Braised Beef Tendon
1.
Ingredients: beef tendon meat.
2.
Add cold water to the pot and heat, add beef tendon meat, add 6 grams of cooking wine and 3 slices of orange peel, remove the bleeding foam and remove it.
3.
Prepare a variety of small ingredients: Pixian bean paste, green onion and ginger cut into large pieces, garlic, dried chili, aniseed, peppercorns, Angelica dahurica, cloves, cinnamon, bay leaves, dried hawthorn slices.
4.
Pour oil into the pot. When the oil is warm, add bay leaves, peppercorns, Angelica dahurica, aniseed, cloves, and cinnamon and stir fry until fragrant.
5.
Add Pixian bean paste and stir fry to get the red oil.
6.
Add green onion, ginger and garlic and sauté until fragrant.
7.
Add 10 grams of cooking wine, stir up the small ingredients to get the aroma.
8.
Pour the small ingredients into the pressure cooker and add the beef tendon.
9.
Add dried chili, hawthorn slices and orange peel.
10.
Add appropriate amount of water, add light soy sauce, dark soy sauce, sugar and salt, bring to a boil, cover, and press for 18 minutes.
11.
After the steam in the pot is drained, remove the beef shank.
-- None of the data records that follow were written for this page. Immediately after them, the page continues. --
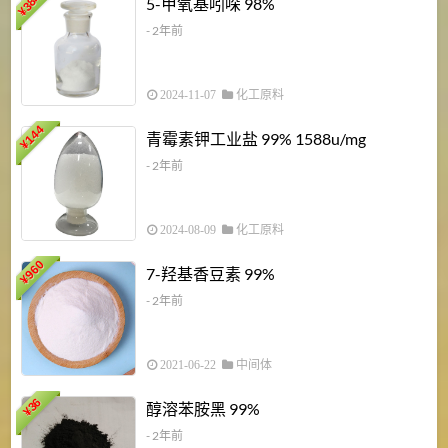
5-甲氧基吲哚 98%
¥
- 2年前
2024-11-07
化工原料
6
144
青霉素钾工业盐 99% 1588u/mg
¥
¥
- 2年前
2024-08-09
化工原料
960
7-羟基香豆素 99%
¥
- 2年前
2021-06-22
中间体
1
36
醇溶苯胺黑 99%
¥
¥
- 2年前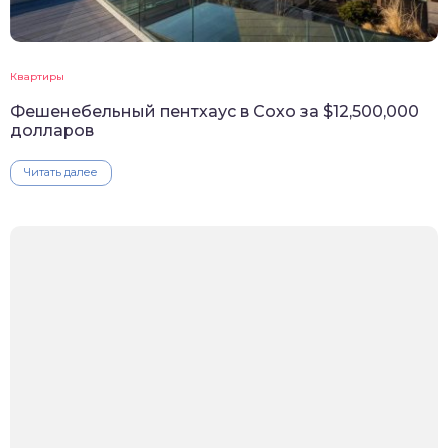
Квартиры
Фешенебельный пентхаус в Сохо за $12,500,000
долларов
Читать далее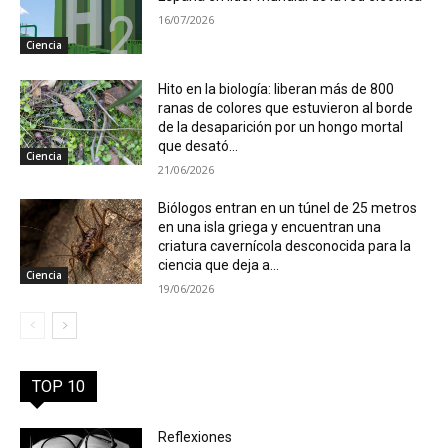
16/07/2026
Ciencia
Hito en la biología: liberan más de 800
ranas de colores que estuvieron al borde
de la desaparición por un hongo mortal
que desató...
Ciencia
21/06/2026
Biólogos entran en un túnel de 25 metros
en una isla griega y encuentran una
criatura cavernícola desconocida para la
ciencia que deja a...
Ciencia
19/06/2026
TOP 10
Reflexiones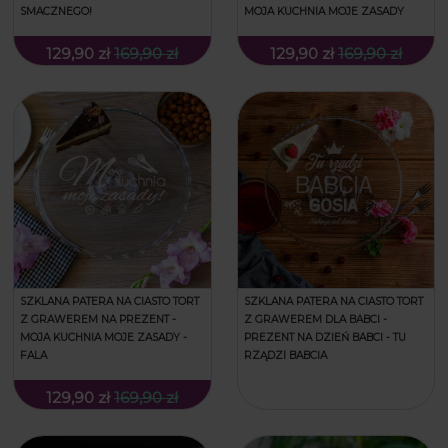
SMACZNEGO!
MOJA KUCHNIA MOJE ZASADY
129,90 zł
169,90 zł
129,90 zł
169,90 zł
SZKLANA PATERA NA CIASTO TORT
SZKLANA PATERA NA CIASTO TORT
Z GRAWEREM NA PREZENT -
Z GRAWEREM DLA BABCI -
MOJA KUCHNIA MOJE ZASADY -
PREZENT NA DZIEŃ BABCI - TU
FALA
RZĄDZI BABCIA
129,90 zł
169,90 zł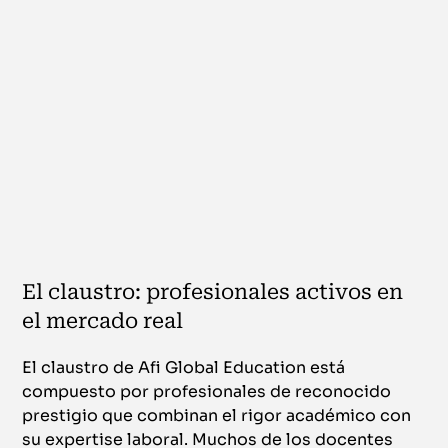
El claustro: profesionales activos en
el mercado real
El claustro de Afi Global Education está
compuesto por profesionales de reconocido
prestigio que combinan el rigor académico con
su expertise laboral. Muchos de los docentes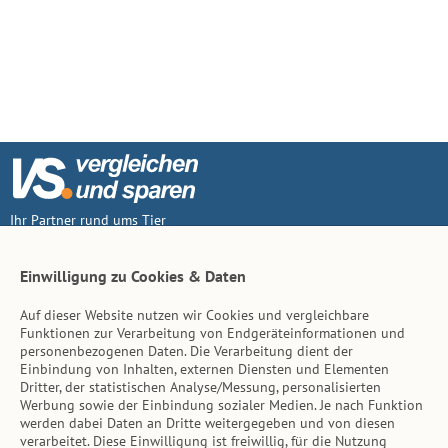
Ihr Partner rund ums Tier
Vertrag widerruf
Einwilligung zu Cookies & Daten
Auf dieser Website nutzen wir Cookies und vergleichbare
Inhalt
Funktionen zur Verarbeitung von Endgeräteinformationen und
personenbezogenen Daten. Die Verarbeitung dient der
Tierarzt-Suche
Einbindung von Inhalten, externen Diensten und Elementen
Dritter, der statistischen Analyse/Messung, personalisierten
Werbung sowie der Einbindung sozialer Medien. Je nach Funktion
Hinweise
werden dabei Daten an Dritte weitergegeben und von diesen
verarbeitet. Diese Einwilligung ist freiwillig, für die Nutzung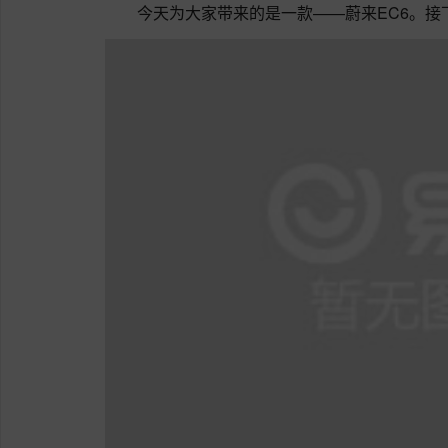
今天为大家带来的是一款——蔚来EC6。接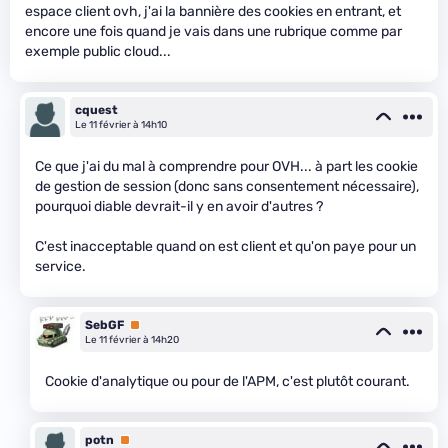
espace client ovh, j'ai la bannière des cookies en entrant, et
encore une fois quand je vais dans une rubrique comme par
exemple public cloud...
cquest
Le 11 février à 14h10
Ce que j'ai du mal à comprendre pour OVH... à part les cookie
de gestion de session (donc sans consentement nécessaire),
pourquoi diable devrait-il y en avoir d'autres ?
C'est inacceptable quand on est client et qu'on paye pour un
service.
SebGF
Premium
Le 11 février à 14h20
Cookie d'analytique ou pour de l'APM, c'est plutôt courant.
potn
Premium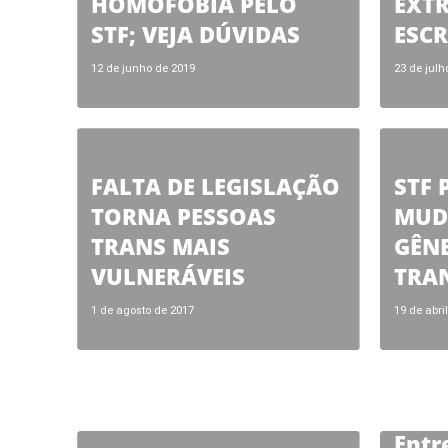
HOMOFOBIA PELO
EXT
STF; VEJA DÚVIDAS
ESCR
12 de junho de 2019
23 de julh
FALTA DE LEGISLAÇÃO
STF 
TORNA PESSOAS
MUD
TRANS MAIS
GÊN
VULNERÁVEIS
TRAN
1 de agosto de 2017
19 de abri
Entr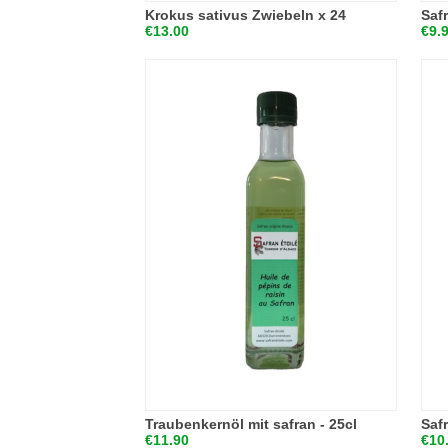
Krokus sativus Zwiebeln x 24
Saf
€13.00
€9.
Traubenkernöl mit safran - 25cl
Saf
€11.90
€10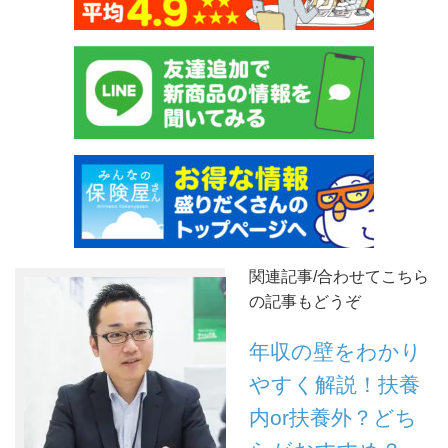
関連記事/合わせてこちら
の記事もどうぞ
年収の壁をわかり
やすく解説！扶養
内or扶養外？どち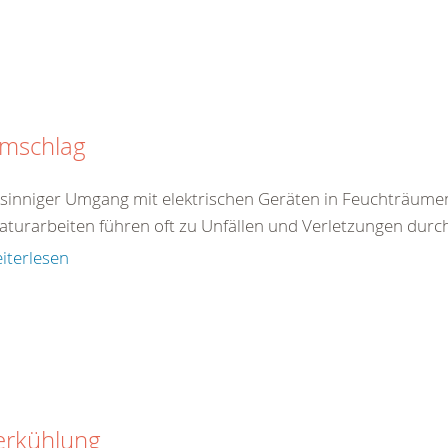
omschlag
tsinniger Umgang mit elektrischen Geräten in Feuchträum
aturarbeiten führen oft zu Unfällen und Verletzungen durc
iterlesen
erkühlung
The small ingredients can be discarded. It tastes best after soaking in the soup for a day.
12.
Finished product.
Tips:
1. Before cooking beef tendon, soak for one hour to remove blood.
2. If you want the marinated beef to be darker in color, increase the amount of soy sauce.
3. No pressure cooker is needed. It takes a longer time to use an ordinary pan, and more water should be added.
4. The marinated meat is best to be soaked in the original soup for a while to taste better.